The village of Ballyskeagh is on the outskirts on the Northern Irish city of Lisburn. The area where the New Grosvenor Stadium now stands was originally a trotting venue for the locals, but it was bought by the Lisburn Distillery Football Club in 1980 and they turned into a football ground. Their previous stadium had been named Grosvenor Park so, never ones to be too imaginative, they named the place New Grosvenor Park. Their former home suffered damage when it was fire-bombed in 1971 and it was demolished the following year.
We’re most interested in the greyhound racing, of course, so you’ll be keen to know when it arrived. The stadium underwent modifications in the middle of the 1980s in order for dog racing to take place there. It initially took place under the name of Ballyskeagh Greyhound Track and wasn’t re-branded as Drumbo Park until 2010. That was because the racing stopped in 2005 due to funding problems and didn’t re-open until five years later under its new name.
When it re-opened it wasn’t just the return of greyhound racing that caused a stir. There was also a new 350-seat restaurant in the state-of-the-art venue. People who went there not only got a slap up meal and had an enjoyable night but may well have seen the introduction of the stadium’s first premier competition, the Northern Irish Derby. bettor.com sponsored the race and offered a £25,000 pot, making it the country’s richest event. When the prize money was cut two years after it was introduced the even lost a bit of its prestige.

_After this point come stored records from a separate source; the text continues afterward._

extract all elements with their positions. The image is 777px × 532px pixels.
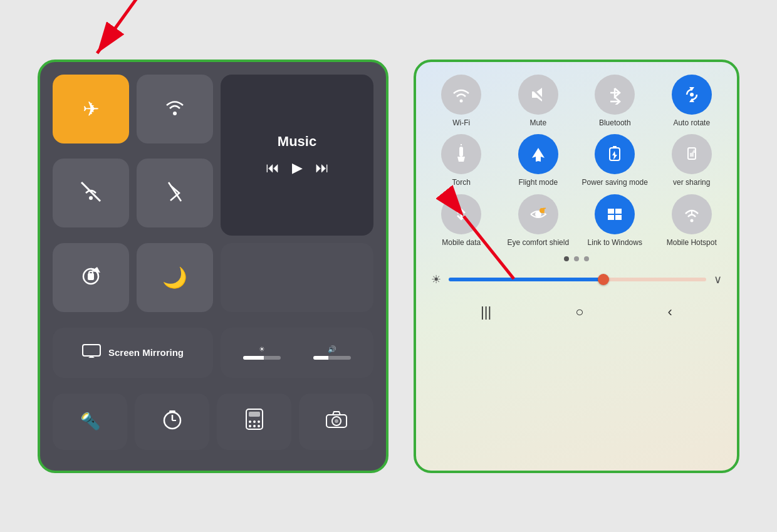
ios-timer-button[interactable] xyxy=(135,394,209,450)
ios-camera-button[interactable] xyxy=(299,394,373,450)
android-wifi-icon xyxy=(441,75,481,115)
svg-point-2 xyxy=(173,112,177,115)
svg-point-28 xyxy=(460,99,463,102)
svg-rect-39 xyxy=(613,146,617,149)
torch-label: Torch xyxy=(452,178,471,188)
ios-bluetooth-button[interactable] xyxy=(137,159,213,227)
android-power-sharing-icon xyxy=(672,134,712,174)
android-brightness-row: ☀ ∨ xyxy=(426,270,727,289)
mute-label: Mute xyxy=(529,118,546,128)
auto-rotate-label: Auto rotate xyxy=(673,118,710,128)
android-mute-tile[interactable]: Mute xyxy=(503,75,574,128)
dot-1 xyxy=(564,256,569,261)
android-grid-row2: Torch Flight mode xyxy=(426,134,727,188)
brightness-chevron-icon[interactable]: ∨ xyxy=(714,273,722,286)
dot-2 xyxy=(574,256,579,261)
android-link-windows-icon xyxy=(595,194,635,234)
home-button[interactable]: ○ xyxy=(575,304,583,320)
svg-rect-36 xyxy=(459,147,463,157)
wifi-icon xyxy=(162,95,187,123)
screen-mirroring-label: Screen Mirroring xyxy=(108,347,184,358)
android-wifi-tile[interactable]: Wi-Fi xyxy=(426,75,497,128)
android-eye-comfort-icon xyxy=(518,194,558,234)
android-mobile-data-icon xyxy=(441,194,481,234)
svg-point-19 xyxy=(258,420,260,423)
camera-icon xyxy=(325,410,348,433)
android-torch-icon xyxy=(441,134,481,174)
dot-3 xyxy=(584,256,589,261)
screen-mirroring-icon xyxy=(82,344,101,361)
wifi-label: Wi-Fi xyxy=(452,118,470,128)
ios-bottom-tools: 🔦 xyxy=(53,394,373,450)
android-torch-tile[interactable]: Torch xyxy=(426,134,497,188)
back-button[interactable]: ‹ xyxy=(668,304,672,320)
android-mobile-data-tile[interactable]: Mobile data xyxy=(426,194,497,248)
svg-rect-48 xyxy=(608,215,614,220)
android-bluetooth-icon xyxy=(595,75,635,115)
ios-music-tile: Music ⏮ ▶ ⏭ xyxy=(221,75,373,236)
no-wifi-icon xyxy=(78,179,103,207)
svg-point-20 xyxy=(249,425,251,427)
brightness-track[interactable] xyxy=(449,278,706,281)
flashlight-icon: 🔦 xyxy=(80,412,100,431)
play-button[interactable]: ▶ xyxy=(292,160,303,176)
android-bluetooth-tile[interactable]: Bluetooth xyxy=(580,75,650,128)
brightness-sun-icon: ☀ xyxy=(431,273,441,286)
android-grid-row3: Mobile data Eye comfort shield xyxy=(426,194,727,248)
svg-point-25 xyxy=(335,419,338,423)
svg-point-18 xyxy=(253,420,256,423)
prev-button[interactable]: ⏮ xyxy=(266,160,279,176)
svg-rect-10 xyxy=(83,345,100,356)
svg-rect-47 xyxy=(615,209,622,214)
android-flight-mode-tile[interactable]: Flight mode xyxy=(503,134,574,188)
ios-sliders-tile: ☀ 🔊 xyxy=(221,328,373,378)
android-link-windows-tile[interactable]: Link to Windows xyxy=(580,194,650,248)
ios-rotation-lock-button[interactable] xyxy=(53,243,129,312)
left-panel-container: ✈ Music ⏮ ▶ ⏭ xyxy=(38,60,388,473)
android-hotspot-icon xyxy=(672,194,712,234)
android-quick-settings: Wi-Fi Mute xyxy=(414,60,739,473)
android-power-sharing-tile[interactable]: ver sharing xyxy=(657,134,727,188)
android-hotspot-tile[interactable]: Mobile Hotspot xyxy=(657,194,727,248)
svg-point-21 xyxy=(253,425,256,427)
brightness-icon: ☀ xyxy=(259,345,265,353)
right-panel-container: Wi-Fi Mute xyxy=(414,60,739,473)
rotation-lock-icon xyxy=(78,264,103,292)
brightness-thumb[interactable] xyxy=(598,274,609,285)
music-controls: ⏮ ▶ ⏭ xyxy=(266,160,329,176)
android-grid-row1: Wi-Fi Mute xyxy=(426,75,727,128)
ios-wifi-button[interactable] xyxy=(137,75,213,143)
android-eye-comfort-tile[interactable]: Eye comfort shield xyxy=(503,194,574,248)
next-button[interactable]: ⏭ xyxy=(315,160,329,176)
moon-icon: 🌙 xyxy=(162,268,187,288)
svg-rect-49 xyxy=(615,215,622,220)
android-power-saving-tile[interactable]: Power saving mode xyxy=(580,134,650,188)
ios-flashlight-button[interactable]: 🔦 xyxy=(53,394,127,450)
svg-rect-16 xyxy=(249,412,260,417)
recents-button[interactable]: ||| xyxy=(481,304,491,320)
mobile-data-label: Mobile data xyxy=(442,238,481,248)
ios-no-wifi-button[interactable] xyxy=(53,159,129,227)
power-sharing-label: ver sharing xyxy=(673,178,710,188)
svg-rect-9 xyxy=(89,271,93,274)
ios-do-not-disturb-button[interactable]: 🌙 xyxy=(137,243,213,312)
svg-point-22 xyxy=(258,425,260,427)
bluetooth-off-icon xyxy=(165,179,184,207)
ios-control-center: ✈ Music ⏮ ▶ ⏭ xyxy=(38,60,388,473)
ios-flight-mode-button[interactable]: ✈ xyxy=(53,75,129,143)
link-windows-label: Link to Windows xyxy=(588,238,642,248)
ios-brightness-slider[interactable]: ☀ xyxy=(243,345,281,360)
android-page-dots xyxy=(426,254,727,264)
ios-calculator-button[interactable] xyxy=(217,394,291,450)
svg-point-35 xyxy=(690,93,694,96)
svg-rect-14 xyxy=(169,410,175,412)
ios-screen-mirroring-button[interactable]: Screen Mirroring xyxy=(53,328,213,378)
ios-volume-slider[interactable]: 🔊 xyxy=(313,345,351,360)
music-label: Music xyxy=(278,133,316,150)
android-auto-rotate-icon xyxy=(672,75,712,115)
ios-empty-tile xyxy=(221,243,373,312)
android-auto-rotate-tile[interactable]: Auto rotate xyxy=(657,75,727,128)
android-mute-icon xyxy=(518,75,558,115)
android-nav-bar: ||| ○ ‹ xyxy=(426,298,727,326)
eye-comfort-label: Eye comfort shield xyxy=(507,238,569,248)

There are four stands at the venue but they’re distinct from each other. Three of them come under the jurisdiction of the football club and the remaining one belongs to the greyhound company. The two organisations co-exist but little more than that. There is not much communication between the two and they do not allow the use of each other’s facilities. The football stands are all closed when the greyhound racing takes place and visa versa. That is the main reason they also appear to operate under two different titles: The football is at New Grosvenor Stadium and the racing takes place at Drumbo Park.